Dan, after a shift, would return to the bench and pick up Jay. The two would locate the action--then trundle off in the opposite direction.

"We'd keep along the boards, going back and forth. For years, we did that. Every Friday," says Dan. "I swear to God . . . I think that's where he really learned to keep his head up. Because all these big guys are on the ice, and we're keeping out of the way."

But despite the early start and advanced hockey skills, Bouwmeester never entered organized hockey until he was six.

"I held him out . . . because I wanted to make sure he could skate real good first," says Dan. "Now they start them at three and four, but I wanted to make sure he could skate. So we did a lot of skating."

Not all of it on ice.

The Bouwmeesters' home is a large bungalow with an unfinished basement.

So, one day, his mother Gena hears a crash. Downstairs she goes, and there is Jay wearing in his older sister Jill's way-too-big roller-skates (no, not Rollerblades).

"He'd been wheeling around like a friggin' idiot down there, right?" cackles Dan. "So that started things down there."

By four, Bouwmeester, in proper Rollerblades, had transformed the basement into his personal Forum, complete with net--although there was a strict no-go zone, according to Dan.

"There's one main plumbing stack down there. So I said, 'Jay, if you ever run into that, if you ever break that pipe, this whole basement is going to fill up with (sewage).' You go down there now and you can still see the skid marks where he'd turn (to ensure he avoided the plumbing).

"So he spent hours on the Rollerblades in a fairly tight space. Hours and hours and hours."

Finally in minor hockey, the lad, not surprisingly, excelled.

"From a dad's point of view, he was always one of the better kids. But every dad is saying the same thing about their kid, right?" says Dan.

"One thing--you have to have good skates. We never, never scrimped on good skates. He always had skates that fit. And if he outgrew them in the middle of the year? New skates."

Dan, a certified power-skating teacher, was Bouwmeester's coach for the first eight years. Fundamentals were stressed.

But Pops, jokingly, down-plays his role.

"I used to say, 'Just watch your dad, Jay--and do the exact opposite.' "

Others, however, took note of the pedigree, made the connection.

"When you teach at a hockey school, you try to explain to kids the proper positioning for your knee bend, your leg extension, your head up--Jay already had all that," Carriere says. "His dad being such a good hockey man, he had really good teaching right at home."

But Dan insists he never pushed his son. Never needed to.

Over the years, Bouwmeester participated only three times in summer hockey, because he was also into baseball and soccer. School sports included volleyball, basketball and track.

"An all-around athlete," says Dan. "That's what a lot of kids these days miss because they're playing hockey 12 months a year--and nothing else."

It's hard to argue.

Because Bouwmeester's progress was impressive.

Carriere remembers seeing the skinny blond kid, then five, dangle around in those old-timers sessions at the U of A.

The Medicine Hat Tigers coach didn't see Bouwmeester on blades again till bantam.

"Phenomenal--still way ahead of his age group," says Carriere. "His skating just controlled the whole game.
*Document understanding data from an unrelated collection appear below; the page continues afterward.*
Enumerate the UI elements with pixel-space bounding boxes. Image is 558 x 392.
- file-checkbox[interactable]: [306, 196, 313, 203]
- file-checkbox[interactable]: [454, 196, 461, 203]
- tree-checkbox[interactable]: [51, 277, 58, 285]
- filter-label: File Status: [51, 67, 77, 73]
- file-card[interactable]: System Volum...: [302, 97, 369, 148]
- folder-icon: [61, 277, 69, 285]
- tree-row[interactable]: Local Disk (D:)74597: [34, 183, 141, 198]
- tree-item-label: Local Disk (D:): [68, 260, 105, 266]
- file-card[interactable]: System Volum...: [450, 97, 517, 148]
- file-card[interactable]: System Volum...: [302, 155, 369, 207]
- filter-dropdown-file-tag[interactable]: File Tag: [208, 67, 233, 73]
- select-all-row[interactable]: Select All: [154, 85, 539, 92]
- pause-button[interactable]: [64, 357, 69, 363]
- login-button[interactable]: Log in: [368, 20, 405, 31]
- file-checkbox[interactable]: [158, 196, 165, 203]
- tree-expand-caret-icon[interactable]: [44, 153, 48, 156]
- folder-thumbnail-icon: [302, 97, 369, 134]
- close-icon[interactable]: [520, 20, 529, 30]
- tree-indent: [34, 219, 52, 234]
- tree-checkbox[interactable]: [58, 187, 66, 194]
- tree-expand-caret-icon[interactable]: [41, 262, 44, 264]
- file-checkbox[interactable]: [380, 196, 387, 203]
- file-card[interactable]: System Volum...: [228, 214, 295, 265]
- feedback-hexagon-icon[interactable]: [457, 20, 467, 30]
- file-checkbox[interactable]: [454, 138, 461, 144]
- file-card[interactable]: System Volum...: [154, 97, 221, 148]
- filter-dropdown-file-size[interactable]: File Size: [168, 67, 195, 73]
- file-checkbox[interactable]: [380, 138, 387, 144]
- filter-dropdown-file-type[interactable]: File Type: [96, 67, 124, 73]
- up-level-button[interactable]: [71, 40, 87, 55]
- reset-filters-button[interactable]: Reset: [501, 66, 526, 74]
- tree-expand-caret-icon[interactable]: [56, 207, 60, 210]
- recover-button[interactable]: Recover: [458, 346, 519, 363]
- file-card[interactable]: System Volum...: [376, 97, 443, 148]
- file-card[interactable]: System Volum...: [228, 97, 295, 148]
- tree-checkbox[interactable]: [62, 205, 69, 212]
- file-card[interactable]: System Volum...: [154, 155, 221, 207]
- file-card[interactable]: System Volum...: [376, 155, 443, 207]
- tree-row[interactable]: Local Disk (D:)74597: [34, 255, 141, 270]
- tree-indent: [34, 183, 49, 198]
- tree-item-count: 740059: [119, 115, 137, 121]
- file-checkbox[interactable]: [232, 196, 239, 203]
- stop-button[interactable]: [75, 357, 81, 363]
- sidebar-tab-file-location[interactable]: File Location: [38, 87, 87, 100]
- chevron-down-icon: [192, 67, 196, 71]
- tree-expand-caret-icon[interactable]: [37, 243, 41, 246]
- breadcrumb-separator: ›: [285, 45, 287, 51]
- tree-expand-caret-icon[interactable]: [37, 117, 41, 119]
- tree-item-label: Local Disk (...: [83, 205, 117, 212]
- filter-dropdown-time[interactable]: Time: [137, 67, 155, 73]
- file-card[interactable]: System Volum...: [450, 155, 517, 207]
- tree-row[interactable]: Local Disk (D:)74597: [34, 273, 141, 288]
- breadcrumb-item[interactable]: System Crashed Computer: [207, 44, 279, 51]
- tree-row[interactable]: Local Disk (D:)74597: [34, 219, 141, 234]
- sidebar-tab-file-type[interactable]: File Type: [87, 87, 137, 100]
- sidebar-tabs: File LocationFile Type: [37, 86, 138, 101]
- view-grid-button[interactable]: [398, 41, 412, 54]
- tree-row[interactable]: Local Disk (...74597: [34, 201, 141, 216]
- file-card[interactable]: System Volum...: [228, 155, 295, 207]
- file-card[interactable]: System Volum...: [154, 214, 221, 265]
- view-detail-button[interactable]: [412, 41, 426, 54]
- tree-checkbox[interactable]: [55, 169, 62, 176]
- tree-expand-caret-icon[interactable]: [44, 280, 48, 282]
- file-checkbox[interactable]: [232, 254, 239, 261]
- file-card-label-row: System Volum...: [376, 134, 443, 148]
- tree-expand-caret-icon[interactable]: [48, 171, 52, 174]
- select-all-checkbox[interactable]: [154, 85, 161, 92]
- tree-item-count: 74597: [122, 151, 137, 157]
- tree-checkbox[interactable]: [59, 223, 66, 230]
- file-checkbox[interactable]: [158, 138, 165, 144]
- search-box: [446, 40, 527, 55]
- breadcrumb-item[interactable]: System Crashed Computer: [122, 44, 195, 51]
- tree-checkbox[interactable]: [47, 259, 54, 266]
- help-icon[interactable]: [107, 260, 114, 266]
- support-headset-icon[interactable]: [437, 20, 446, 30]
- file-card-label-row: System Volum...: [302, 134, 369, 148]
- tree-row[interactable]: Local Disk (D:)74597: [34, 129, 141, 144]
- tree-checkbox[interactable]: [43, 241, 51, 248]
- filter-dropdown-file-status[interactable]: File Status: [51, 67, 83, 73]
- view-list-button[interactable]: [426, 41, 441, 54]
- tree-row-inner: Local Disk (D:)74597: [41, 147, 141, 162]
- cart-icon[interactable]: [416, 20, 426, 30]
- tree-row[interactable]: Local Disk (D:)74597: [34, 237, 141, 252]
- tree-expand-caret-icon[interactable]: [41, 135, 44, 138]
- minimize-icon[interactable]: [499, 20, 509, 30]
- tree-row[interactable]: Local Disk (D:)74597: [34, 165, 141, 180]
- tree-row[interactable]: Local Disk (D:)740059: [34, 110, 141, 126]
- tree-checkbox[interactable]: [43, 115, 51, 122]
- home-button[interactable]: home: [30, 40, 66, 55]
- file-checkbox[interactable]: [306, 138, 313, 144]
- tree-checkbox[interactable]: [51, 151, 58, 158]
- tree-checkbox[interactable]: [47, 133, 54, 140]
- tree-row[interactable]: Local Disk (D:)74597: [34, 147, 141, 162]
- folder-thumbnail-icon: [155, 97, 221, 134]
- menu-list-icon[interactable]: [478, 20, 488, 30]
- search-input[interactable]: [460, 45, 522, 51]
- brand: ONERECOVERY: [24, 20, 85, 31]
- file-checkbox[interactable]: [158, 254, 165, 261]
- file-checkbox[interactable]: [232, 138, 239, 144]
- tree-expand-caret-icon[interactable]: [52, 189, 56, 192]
He could carry the puck, go into the other end, and still be the first one back to his end.

"He's fast, but it's deceptive because it's so effortless. He moves so efficiently. He's got that big, long stride, that powerful stride. You watch other guys and they really have to labour to go hard, to go fast. But Jay? That's probably why he's durable and probably why he can play so many minutes --because he's an effortless skater."

These days, Dan rarely misses a game of his son's -- "The highlight of my day, eh?"--and even now he, the mentor, is blown away.

"I marvel every time I watch him," Dan says. "What separates him from other skaters --and everyone can see this --is the way he skates backwards. It's incredible how he skates backwards.

"It's just a great thrill for me, as with any parent, to watch your kid play at that level. I just love it. You definitely watch every move he makes. You live and die with the mistakes, because it's not all good out there.

"But when good things happen? It's a great feeling."